6. We now turn to the question referred at the instance of the Revenue. We find that under the contract in question now raw material was in fact purchased by the assessee during the relevant accounting year. The admitted position is that the assessee had merely entered into a contract on August 27, 1974, to purchase copper cathodes at certain rates. An irrevocable letter of credit was opened on September 28, 1974. However, till the last date of the accounting year, no material was received by the assessee. It was received only on March 12, 1975. On that date, according to the assessee, the price went down. On the basis of such change in the price that had taken place after the end of the accounting year, the assessee estimated the loss and made a provision for the same in the accounting year in which the contract had been entered into and claimed deduction for the same in computation of its income for that year. The Income-tax Officer disallowed the claim for deduction which was upheld by the Commissioner (Appeals). On further appeal by the assessee, the Tribunal, however, held that such loss to the extent of difference between the price prevailing as on the date of contract and the ruling price on the last date of the accounting year was deductible. Hence, this reference at the instance of the Revenue.

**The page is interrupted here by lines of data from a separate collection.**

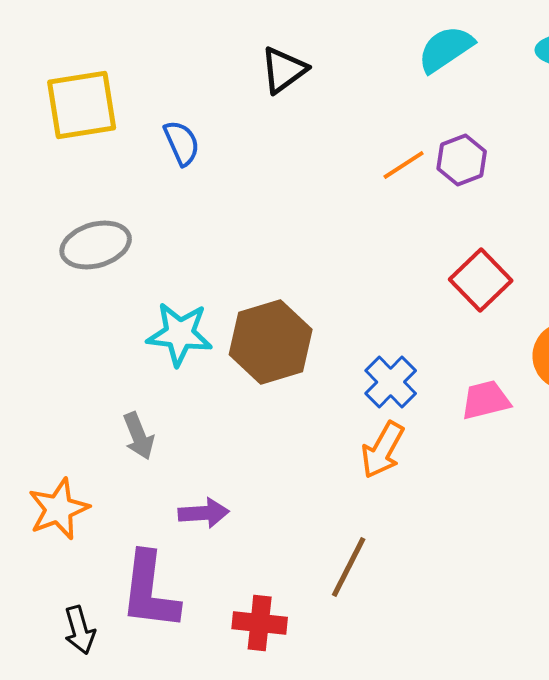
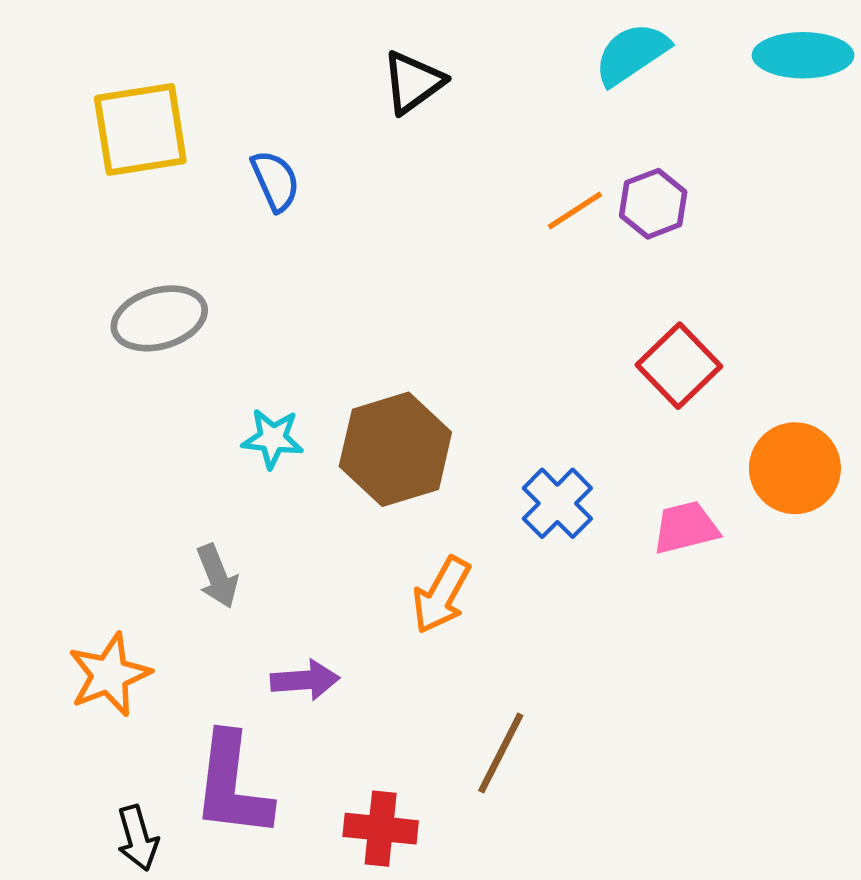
cyan star: (180, 334) -> (273, 439), size x0.7
orange arrow: (383, 450) -> (441, 595), moved

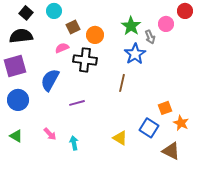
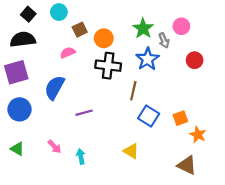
red circle: (185, 11) -> (195, 60), moved
black cross: (85, 60) -> (108, 66), moved
blue square: (149, 128) -> (149, 116), moved

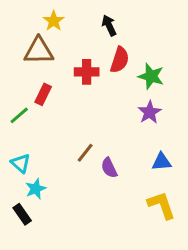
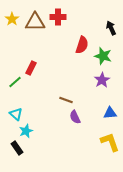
yellow star: (54, 21) -> (12, 19), moved
black arrow: (109, 25) -> (111, 28), moved
brown triangle: (39, 51) -> (35, 22), moved
red cross: (87, 72) -> (58, 17), moved
brown line: (85, 153) -> (66, 100), moved, turned 72

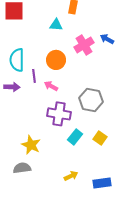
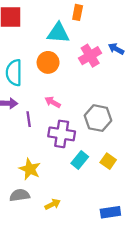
cyan triangle: (56, 25) -> (58, 33), size x1.5
orange circle: (56, 60) -> (48, 62), moved
purple line: (34, 76) -> (29, 119), moved
yellow arrow: (71, 176) -> (53, 204), moved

7. We have perused the order of the Tribunal. We, however, find it difficult to agree with the above conclusion of the Tribunal. It is clear from the facts that there was no closing stock of the material in the hands of the assessee. What was there was merely a contract with the M. M. T. C. to purchase the raw material at a future date. No payment was made by the assessee during the accounting year and no property therein passed to the assessee. In such a situation, the materials contracted to be purchased cannot be regarded as the assessee’s stock-in-trade and, therefore, cannot be valued in the accounts as such. We are, therefore, of the clear opinion that the assessee is not entitled to claim any anticipatory loss in such a case where he has merely entered into a contract for purchase of some raw materials and opened a letter of credit for that purpose but neither have the materials been received by him within the accounting year and nor had the property therein passed to him. In that view of the matter, we answer the question referred to us at the instance of the Department in the negative, i.e., in favour of the Revenue and against the assessee.
8. This reference is disposed of accordingly.
9. There shall be no order as to costs.